可攸关往后餐厅的生计与名誉啊!
“哼!”歹徒冷哼,不屑接受贿赂,撇头看向餐厅角落,他妈的!歹徒暗啐。这会儿哪里还有钟应伶的踪影?一家子三口人早已趁着尖叫之乱而逃之夭夭了!
行动失败,歹徒气极,抓人质的手泄恨般地用力。
可怜万姿文差点断气,早已无力发声尖叫。
“姓钟的,这只是警告,老子下回不会让你活着开溜!”
歹徒押着人质移向餐厅门口,临出门前不忘对空气放话。直撤离到餐厅外空旷的停车场,凌空开了声空炮弹,将人质朝地上一丢,大转身逃逸无踪。
咻——
姿文犹如风中残烛,呆楞楞望着空无一人的停车场,冷飕飕的晚风袭来,无限凄凉。
怨啊…那歹徒既然针对钟应伶而来,干么抓她当挡箭牌?她招谁惹谁来美国被吓这一遭!惨遭池鱼之殃不说,最丢脸是厕所上到一半,屁股没擦就被挟持,这…传回台湾去她还能做人吗?

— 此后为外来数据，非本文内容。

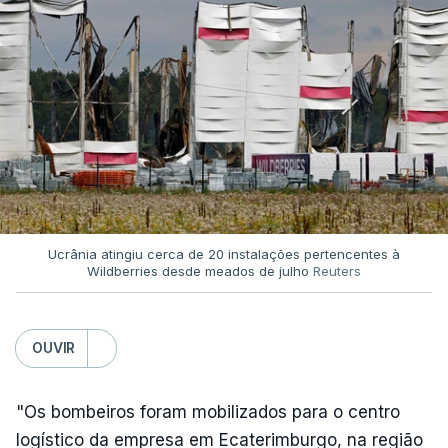
Ucrânia atingiu cerca de 20 instalações pertencentes à
Wildberries desde meados de julho
Reuters
OUVIR
"Os bombeiros foram mobilizados para o centro
logístico da empresa em Ecaterimburgo, na região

呜…怨那死没同情心的向家三口子,迳自顾地落跑,狠心丢她一人被挟持,太…太没人情味了!再怎么说都是她做了人质才得以让他们逃跑成功,况且大家同是来自台湾小岛的老同乡,丢她一人在这里吹冷风未免太没道义!
不甘心啊…万姿文坐在地上品尝人情冷暖,捶胸感慨遇人不淑,细数那前夫妻俩欠她的条条罪状,愈想愈不甘…
忽地,刺眼车灯直直朝她照来——
“快上车,快!”是钟应伶!
奔驰跑车紧急在万姿文身前十公分煞车。
不由分说,车门一开,在她仍没反应过来前,三两下已被拖上车,扬长而去。
比拍动作片还来得亲历其境!
万姿文尚且还没回魂,傻楞楞地望着身旁驾驶座的女特技员——钟应伶,脑筋仍无法消化刚才的一连串过程。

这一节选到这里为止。